Initially, a VoIP call exists between an AT 36 or MGw 88 (connecting to the PSTN 86) and the PDSN 32, as indicated in the call diagram of FIG. 7A at 91. The voice packets are communicated between the PDSN 32 and the hybrid AT/MT 66 via the PD BSC 34, as indicated at 92.

Referring to FIGS. 7A and 8A, the hybrid AT/MT 66 sends a channel quality indicator to the PD BSC 32 (block 94). The PD BSC 34 analyzes the channel quality indicator and determines a handoff to the circuit switched wireless network 20 is required (block 96). The PD BSC 34 sends a handoff indication to the HO Function 62, including the IMSI and target-MSCID (block 98). The HO Function 62 selects and allocates a MGw 64 with a dedicated handoff trunk to the target MSC 22 (block 100). The HO Function 62 includes a MGCF, and controls the MGw 64 via MEGACO/H.248 commands. The MGw 64 acknowledges (block 102).

At this point, the network activity may be logically divided into two parallel flows, as indicated in the flow diagram of FIG. 8A as flows 1 and 2. Flow 1 facilitates the handoff of the hybrid AT/MT 66 from the PD BSC 34 to the SC BSC 24. Flow 2 directs SIP commands into the IMS network 40 to set up the dialogues necessary to direct media (VoIP packets) between the other party and the MGw 64.

Considering flow 1 first (beginning with FIG. 8B), the HO Function 64 sends an emulated circuit switched handoff request to the MSC 22 (block 104).

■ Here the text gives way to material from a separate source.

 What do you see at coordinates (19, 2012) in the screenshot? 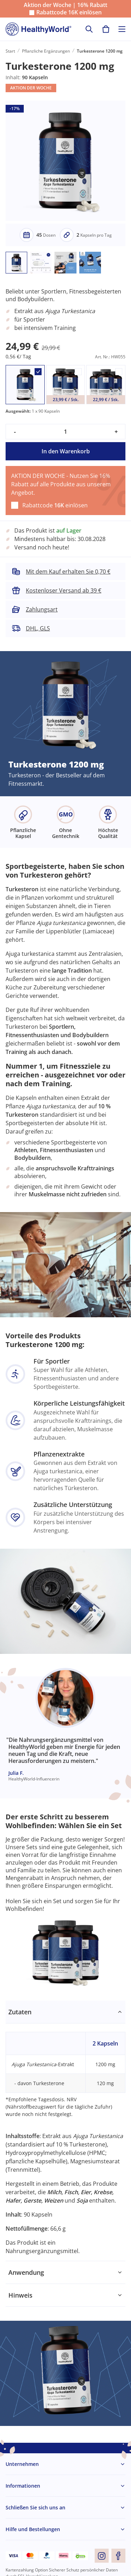 I see `Zutaten` at bounding box center [19, 2012].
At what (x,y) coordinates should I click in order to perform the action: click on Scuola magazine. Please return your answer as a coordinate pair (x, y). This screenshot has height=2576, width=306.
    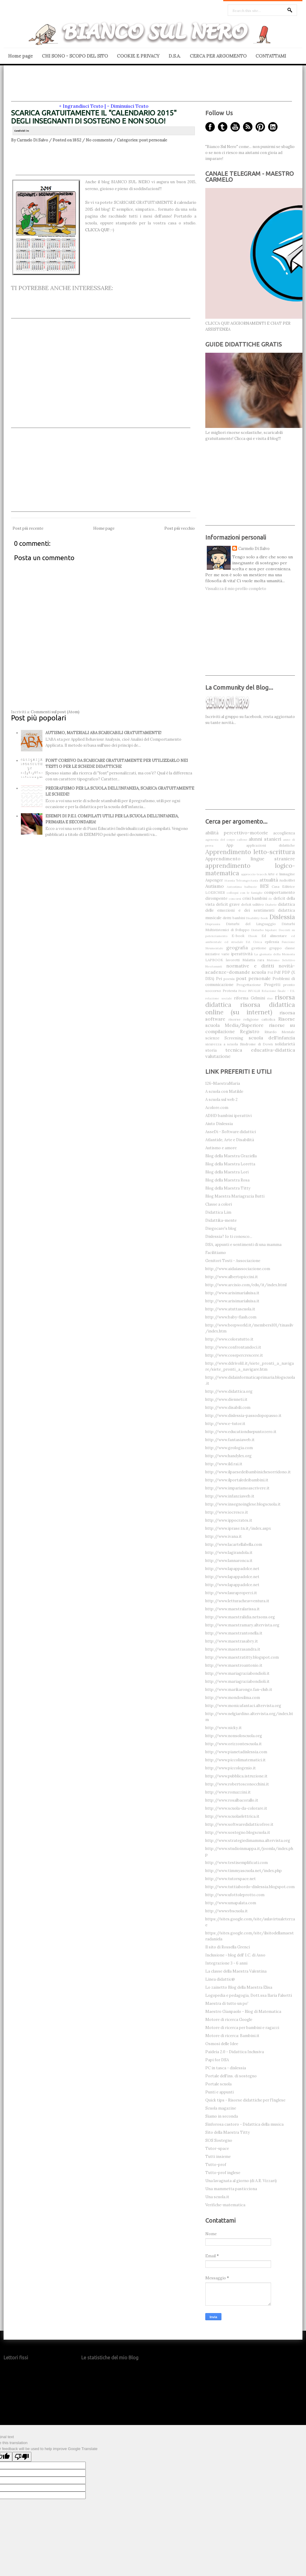     Looking at the image, I should click on (220, 2108).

The emulated circuit switched handoff request may for example comprise an IS-41 FACDIR2 signal. The request includes an indication of the dedicated trunk to the allocated MGw 64, such as in a CircuitID parameter. The HO Request may be generated by the HO Function 62 in response to the handoff indication received from the PD BSC 34. Alternatively, the handoff indication may comprise an encapsulated emulated circuit switched handoff request that the PD BSC 34 generated; in this case, the HO Function 62 simply decapsulates the HO Request and forwards it to the MSC 22.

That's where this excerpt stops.